#### REQUIREMENT
Give again, word for word, the line holding "appeler en France et à l’international" and every line after it through the end of the data below. Omit pictures.

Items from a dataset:
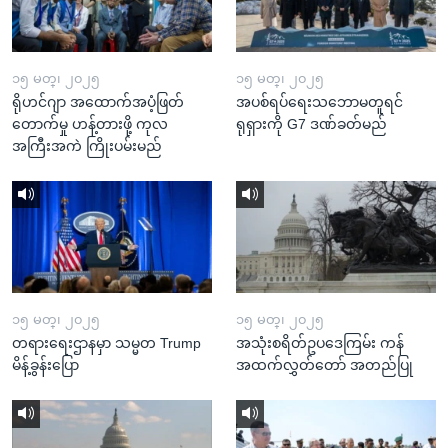
၁၅ မတ္၊ ၂၀၂၅
၁၅ မတ္၊ ၂၀၂၅
ရိုဟင်ဂျာ အထောက်အပံ့ဖြတ်
အပစ်ရပ်ရေးသဘောမတူရင်
တောက်မှု ဟန့်တားဖို့ ကုလ
ရုရှားကို G7 ဒဏ်ခတ်မည်
အကြီးအကဲ ကြိုးပမ်းမည်
၁၅ မတ္၊ ၂၀၂၅
၁၅ မတ္၊ ၂၀၂၅
တရားရေးဌာနမှာ သမ္မတ Trump
အသုံးစရိတ်ဥပဒေကြမ်း ကန်
မိန့်ခွန်းပြော
အထက်လွှတ်တော် အတည်ပြု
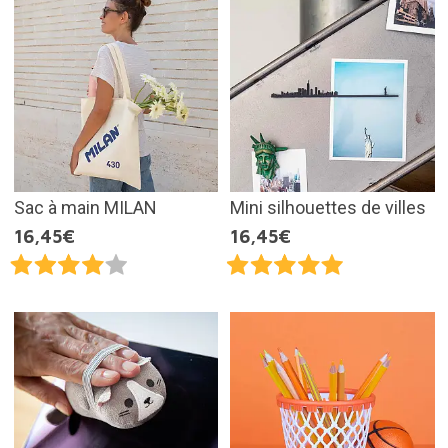
Sac à main MILAN
Mini silhouettes de villes
16,45€
16,45€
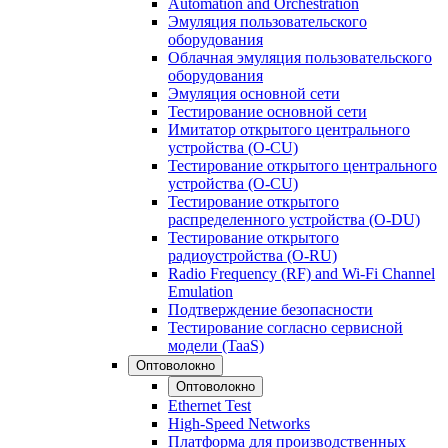
Automation and Orchestration
Эмуляция пользовательского
оборудования
Облачная эмуляция пользовательского
оборудования
Эмуляция основной сети
Тестирование основной сети
Имитатор открытого центрального
устройства (O-CU)
Тестирование открытого центрального
устройства (O-CU)
Тестирование открытого
распределенного устройства (O-DU)
Тестирование открытого
радиоустройства (O-RU)
Radio Frequency (RF) and Wi-Fi Channel
Emulation
Подтверждение безопасности
Тестирование согласно сервисной
модели (TaaS)
Оптоволокно
Оптоволокно
Ethernet Test
High-Speed Networks
Платформа для производственных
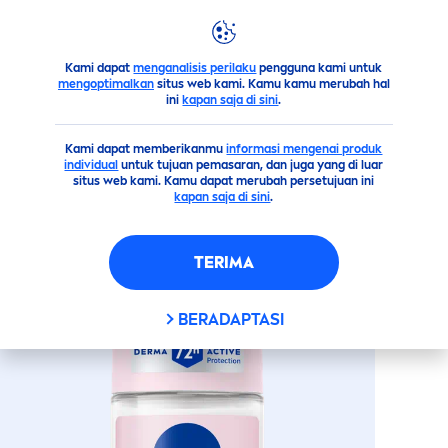
Kami dapat
menganalisis perilaku
pengguna kami untuk
Sekilas Produk Kami
Tubuh
Deodoran
Roll on
NIVE
mengoptimalkan
situs web kami. Kamu kamu merubah hal
ini
kapan saja di sini
.
(32)
Kami dapat memberikanmu
informasi mengenai produk
individual
untuk tujuan pemasaran, dan juga yang di luar
NIVEA
PEARL
&
BEAUTY
ROLL-
situs web kami. Kamu dapat merubah persetujuan ini
kapan saja di sini
.
ON 50ML
TERIMA
BERADAPTASI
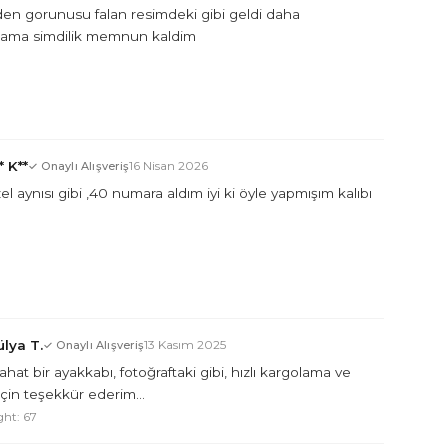
en gorunusu falan resimdeki gibi geldi daha
 ama simdilik memnun kaldim
* K**
16 Nisan 2026
✓ Onaylı Alışveriş
l aynısı gibi ,40 numara aldım iyi ki öyle yapmışım kalıbı
lya T.
13 Kasım 2025
✓ Onaylı Alışveriş
hat bir ayakkabı, fotoğraftaki gibi, hızlı kargolama ve
için teşekkür ederim...
ght: 67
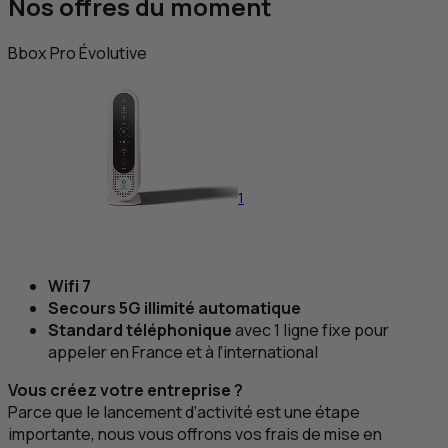
Nos offres du moment
Bbox Pro Évolutive
1
Wifi 7
Secours 5G illimité automatique
Standard téléphonique
avec 1 ligne fixe pour
appeler en France et à l’international
Vous créez votre entreprise ?
Parce que le lancement d’activité est une étape
importante, nous vous offrons vos frais de mise en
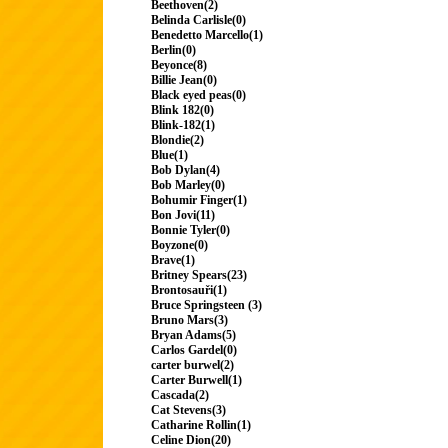
Beethoven(2)
Belinda Carlisle(0)
Benedetto Marcello(1)
Berlin(0)
Beyonce(8)
Billie Jean(0)
Black eyed peas(0)
Blink 182(0)
Blink-182(1)
Blondie(2)
Blue(1)
Bob Dylan(4)
Bob Marley(0)
Bohumir Finger(1)
Bon Jovi(11)
Bonnie Tyler(0)
Boyzone(0)
Brave(1)
Britney Spears(23)
Brontosauři(1)
Bruce Springsteen (3)
Bruno Mars(3)
Bryan Adams(5)
Carlos Gardel(0)
carter burwel(2)
Carter Burwell(1)
Cascada(2)
Cat Stevens(3)
Catharine Rollin(1)
Celine Dion(20)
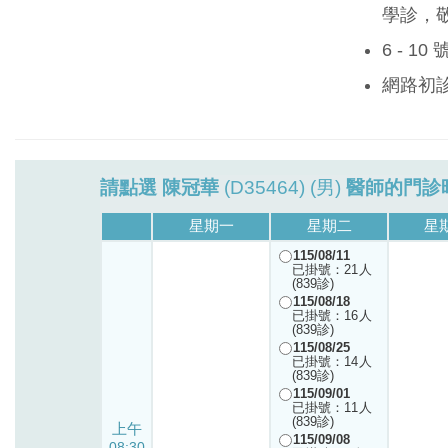
學診，
6 - 1
網路初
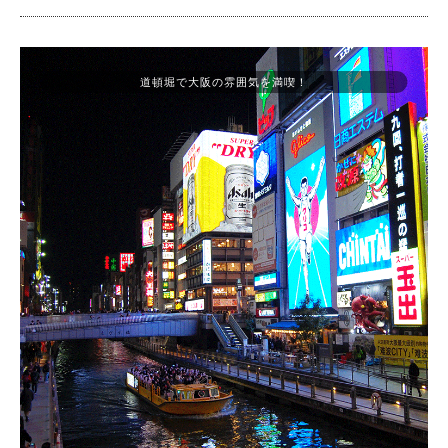
道頓堀で大阪の雰囲気を満喫！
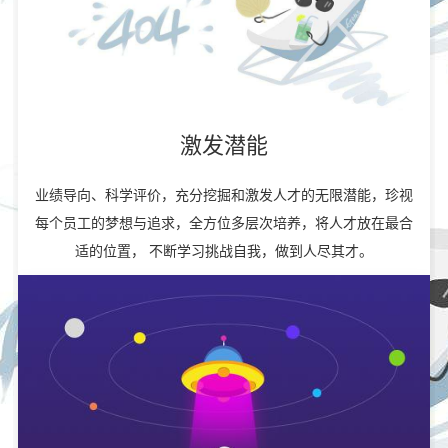
激发潜能
业绩导向、科学评价，充分挖掘和激发人才的无限潜能，珍视
每个员工的梦想与追求，全方位多层次培养，将人才放在最合
适的位置， 不断学习挑战自我，做到人尽其才。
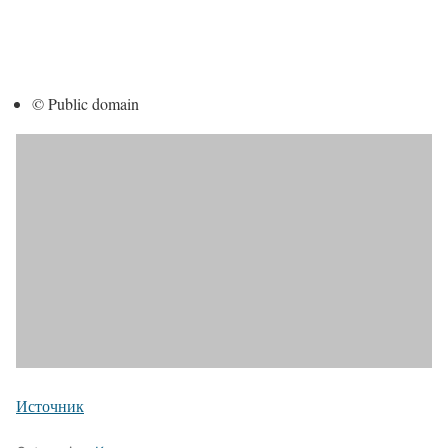
© Public domain
Источник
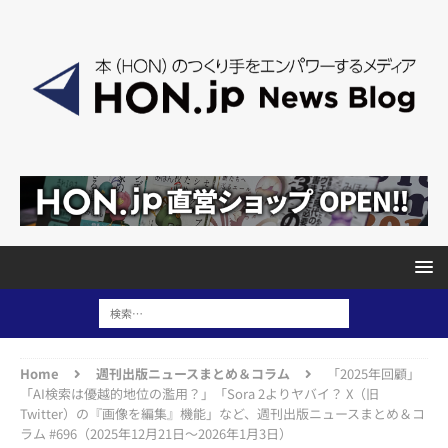
Home
週刊出版ニュースまとめ＆コラム
「2025年回顧」
「AI検索は優越的地位の濫用？」「Sora 2よりヤバイ？ X（旧
Twitter）の『画像を編集』機能」など、週刊出版ニュースまとめ＆コ
ラム #696（2025年12月21日～2026年1月3日）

#### RESULT OF THIS TASK
appeler en France et à l’international
Vous créez votre entreprise ?
Parce que le lancement d’activité est une étape
importante, nous vous offrons vos frais de mise en
Beethoven(2)
Belinda Carlisle(0)
Benedetto Marcello(1)
Berlin(0)
Beyonce(8)
Billie Jean(0)
Black eyed peas(0)
Blink 182(0)
Blink-182(1)
Blondie(2)
Blue(1)
Bob Dylan(4)
Bob Marley(0)
Bohumir Finger(1)
Bon Jovi(11)
Bonnie Tyler(0)
Boyzone(0)
Brave(1)
Britney Spears(23)
Brontosauři(1)
Bruce Springsteen (3)
Bruno Mars(3)
Bryan Adams(5)
Carlos Gardel(0)
carter burwel(2)
Carter Burwell(1)
Cascada(2)
Cat Stevens(3)
Catharine Rollin(1)
Celine Dion(20)
學診，
6 - 1
網路初
道頓堀で大阪の雰囲気を満喫！
激发潜能
业绩导向、科学评价，充分挖掘和激发人才的无限潜能，珍视
每个员工的梦想与追求，全方位多层次培养，将人才放在最合
适的位置， 不断学习挑战自我，做到人尽其才。
© Public domain
Источник
Home
週刊出版ニュースまとめ＆コラム
「2025年回顧」
「AI検索は優越的地位の濫用？」「Sora 2よりヤバイ？ X（旧
Twitter）の『画像を編集』機能」など、週刊出版ニュースまとめ＆コ
ラム #696（2025年12月21日～2026年1月3日）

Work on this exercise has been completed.